8) Choosing settings for reliable datasets
For smooth results, keep r steps high (e.g., 800–2000) and use moderate sample values (50–150). Increase iterations and discard when exploring near transition points. The performance cap encourages balanced settings while still producing publication-ready CSV exports. Small parameter changes can reveal sharp regime boundaries in detail.
1) What is a bifurcation diagram in this context?
It is a plot of long‑run logistic map states x versus growth parameter r. Each vertical slice at a fixed r shows the attractor values after transients are removed.
2) Why do we discard early iterations?
Early steps can be dominated by the chosen x₀ rather than the attractor. Discarding iterations reduces bias and better reflects steady behavior, especially near bifurcations.
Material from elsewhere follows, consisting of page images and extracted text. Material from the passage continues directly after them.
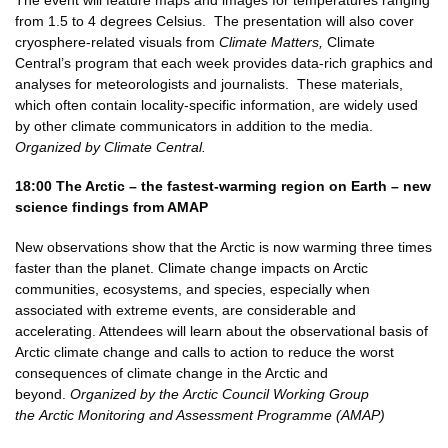
from 1.5 to 4 degrees Celsius. The presentation will also cover
cryosphere-related visuals from
Climate Matters,
Climate
Central’s program that each week provides data-rich graphics and
analyses for meteorologists and journalists. These materials,
which often contain locality-specific information, are widely used
by other climate communicators in addition to the media.
Organized by Climate Central.
18:00
The Arctic – the fastest-warming region on Earth – new
science findings
from AMAP
New observations show that the Arctic is now warming three times
faster than the planet. Climate change impacts on Arctic
communities, ecosystems, and species, especially when
associated with extreme events, are considerable and
accelerating. Attendees will learn about the observational basis of
Arctic climate change and calls to action to reduce the worst
consequences of climate change in the Arctic and
beyond.
Organized by the Arctic Council Working Group
the Arctic Monitoring and Assessment Programme (AMAP)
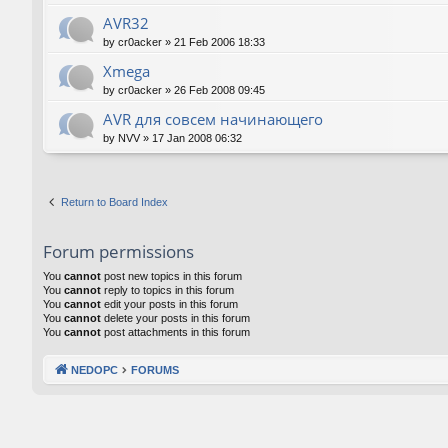
AVR32
by
cr0acker
»
21 Feb 2006 18:33
Xmega
by
cr0acker
»
26 Feb 2008 09:45
AVR для совсем начинающего
by
NVV
»
17 Jan 2008 06:32
Return to Board Index
Forum permissions
You
cannot
post new topics in this forum
You
cannot
reply to topics in this forum
You
cannot
edit your posts in this forum
You
cannot
delete your posts in this forum
You
cannot
post attachments in this forum
NEDOPC
FORUMS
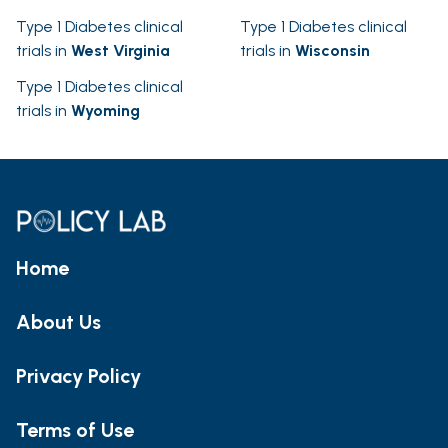
Type 1 Diabetes clinical
Type 1 Diabetes clinical
trials in
West Virginia
trials in
Wisconsin
Type 1 Diabetes clinical
trials in
Wyoming
Home
About Us
Privacy Policy
Terms of Use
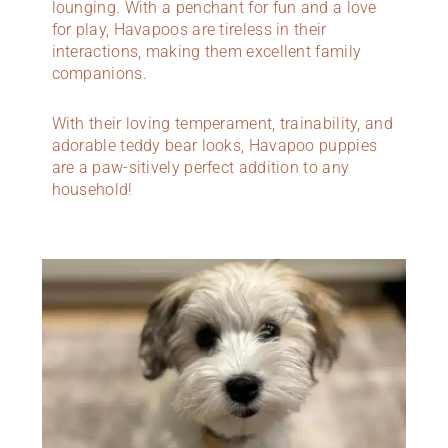
lounging. With a penchant for fun and a love
for play, Havapoos are tireless in their
interactions, making them excellent family
companions.
With their loving temperament, trainability, and
adorable teddy bear looks, Havapoo puppies
are a paw-sitively perfect addition to any
household!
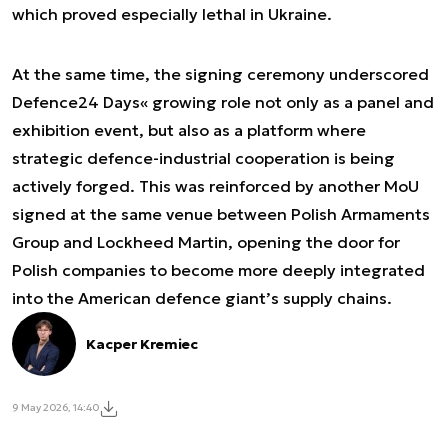
which proved especially lethal in Ukraine.
At the same time, the signing ceremony underscored
Defence24 Days« growing role not only as a panel and
exhibition event, but also as a platform where
strategic defence-industrial cooperation is being
actively forged. This was reinforced by another MoU
signed at the same venue between Polish Armaments
Group and Lockheed Martin, opening the door for
Polish companies to become more deeply integrated
into the American defence giant’s supply chains.
Kacper Kremiec
9 May 2026, 14:40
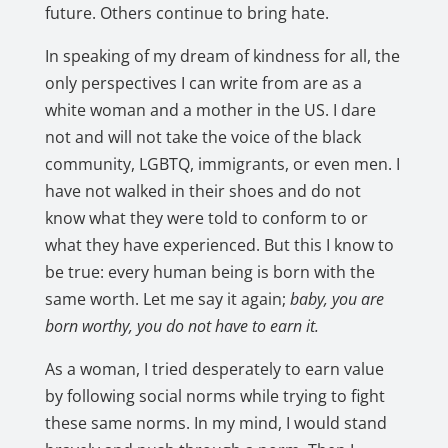
future. Others continue to bring hate.
In speaking of my dream of kindness for all, the
only perspectives I can write from are as a
white woman and a mother in the US. I dare
not and will not take the voice of the black
community, LGBTQ, immigrants, or even men. I
have not walked in their shoes and do not
know what they were told to conform to or
what they have experienced. But this I know to
be true: every human being is born with the
same worth. Let me say it again;
baby, you are
born worthy, you do not have to earn it.
As a woman, I tried desperately to earn value
by following social norms while trying to fight
these same norms. In my mind, I would stand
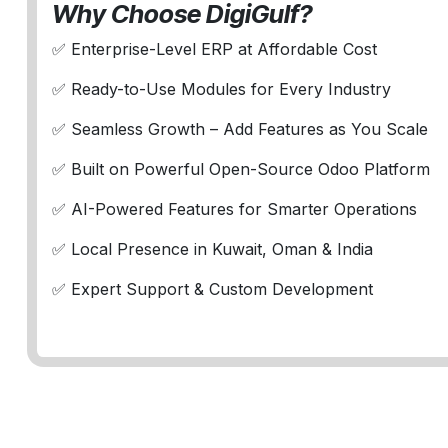
Why Choose DigiGulf?
✅ Enterprise-Level ERP at Affordable Cost
✅ Ready-to-Use Modules for Every Industry
✅ Seamless Growth – Add Features as You Scale
✅ Built on Powerful Open-Source Odoo Platform
✅ AI-Powered Features for Smarter Operations
✅ Local Presence in Kuwait, Oman & India
✅ Expert Support & Custom Development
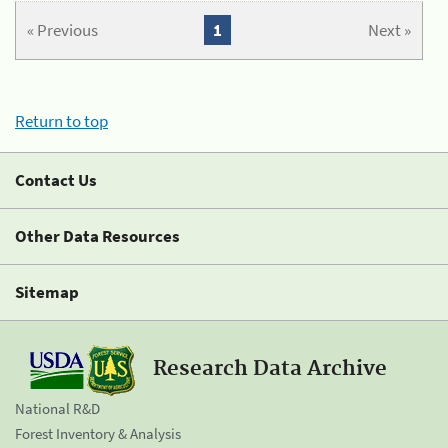
« Previous
1
Next »
Return to top
Contact Us
Other Data Resources
Sitemap
Research Data Archive
National R&D
Forest Inventory & Analysis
3) What do multiple points at one r mean?
Multiple values indicate a periodic cycle or chaotic band. Two values suggest period‑2, four values suggest period‑4, and a dense vertical cloud suggests chaos.
4) How should I pick r steps?
Use more steps for higher resolution. Around r ≈ 3.4–4.0, transitions are dense, so 1000+ steps often gives clearer structure, provided the point cap is respected.
5) Why does changing x₀ sometimes change results?
In stable periodic regions, different x₀ values usually converge to the same cycle. In chaos, nearby starts diverge, so sampled values may differ even for identical r.
6) My output says it was capped. What should I do?
Reduce r steps or sample so that steps × sample is smaller. You can also lower rounding or narrow the r range for a focused study.
7) How do I visualize the CSV?
Plot a scatter chart with r on the horizontal axis and x on the vertical axis. Use small markers and no connecting lines to reproduce the classic bifurcation structure.